Before touching a prompt, walk four questions in order. The bump level reflects what downstream must do to absorb the change.

MAJOR bump:

Adds or removes a JSON schema field, type, or enum value
Changes voice, posture, or persona
Adds a new output category or card type
Downstream parsers (Pydantic models, TypeScript interfaces, render components) must change

MINOR bump:

Changes which signals fire or which data fields are consumed
Tightens or loosens the output rubric (density, length, evidence depth)
Adds or removes few-shot examples

PATCH bump:

Wording fix, typo, contradictory rule resolved
Nothing downstream needs to change

NO BUMP:

Adds a data field to the payload but the prompt text stays frozen — you’re enriching the data that reaches the prompt, not changing the prompt itself

If two categories apply, take the higher one. The rule of thumb: the bump level reflects what downstream must do to absorb the change. Schema change = MAJOR, because parsers break. Wording fix = PATCH, because nothing breaks.
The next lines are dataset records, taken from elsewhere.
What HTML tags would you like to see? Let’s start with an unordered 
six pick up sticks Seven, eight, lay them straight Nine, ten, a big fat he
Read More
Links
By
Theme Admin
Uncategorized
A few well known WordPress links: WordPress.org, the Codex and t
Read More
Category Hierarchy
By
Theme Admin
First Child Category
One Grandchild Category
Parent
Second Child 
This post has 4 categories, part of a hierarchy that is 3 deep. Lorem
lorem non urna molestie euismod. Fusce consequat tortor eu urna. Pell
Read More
What each level means in practice

PATCH: diff the change, run your validation harness against 10 fixtures minimum, confirm zero schema breaks and zero output drift, ship. No pre-build lock required.

MINOR: run the NO BUMP path first if a data field is involved — prove the frozen prompt handles the new field before touching prompt text. Open a focused pre-build lock. Run the full fixture set. No feature flag required if rollback via redeploy is fast enough.

MAJOR: update the product definition doc first if voice, posture, or output shape is changing. Walk all lock gates. Run the full fixture set plus the drift fuzzer. Ship behind a feature flag using Parallel Change: new prompt alongside old, routed by a per-user version field in the database. Write the sunset criterion and kill-date before flipping the first user.

NO BUMP: build mocked payloads with the new field — populated, null, edge-cased, adversarial, minimum 10 fixtures. Run the frozen prompt against all of them. Measure drift and hallucination rate. If all pass, ship the data change alone with no prompt PR. If any fail, you’ve discovered you’re actually in MINOR or MAJOR territory.

A MAJOR migration in practice

A recent MAJOR prompt migration — new JSON schema shape, new output categories, new voice register — used Parallel Change:

New prompt implemented alongside the old prompt in the codebase
A per-user version field in the database routes each user to their prompt version
New prompt deployed to production, routed to zero users
First flip: one user account. Pipeline triggered. Validation passed. Output rendered correctly.
Sunset criterion written before shipping: “Delete old prompt once 100% of users are on the new version for ≥14 days with zero schema validation warnings”
Kill-date logged: 30 days post-global flip

When output drift was discovered after the initial ship, rollback was a single database update: one user flipped back to the previous version. No redeploy. No rollback PR. Total time: seconds.

The feature flag is the entire point. Without it, the new prompt ships to all users simultaneously and rollback requires a 15-minute redeploy cycle during which every user is seeing the degraded output.

The failure modes

Over-versioning: calling a wording fix a MAJOR bump. Bloats the migration ledger. Every major bump requires a full parallel change cycle. Use PATCH for wording fixes — that’s what PATCH is for.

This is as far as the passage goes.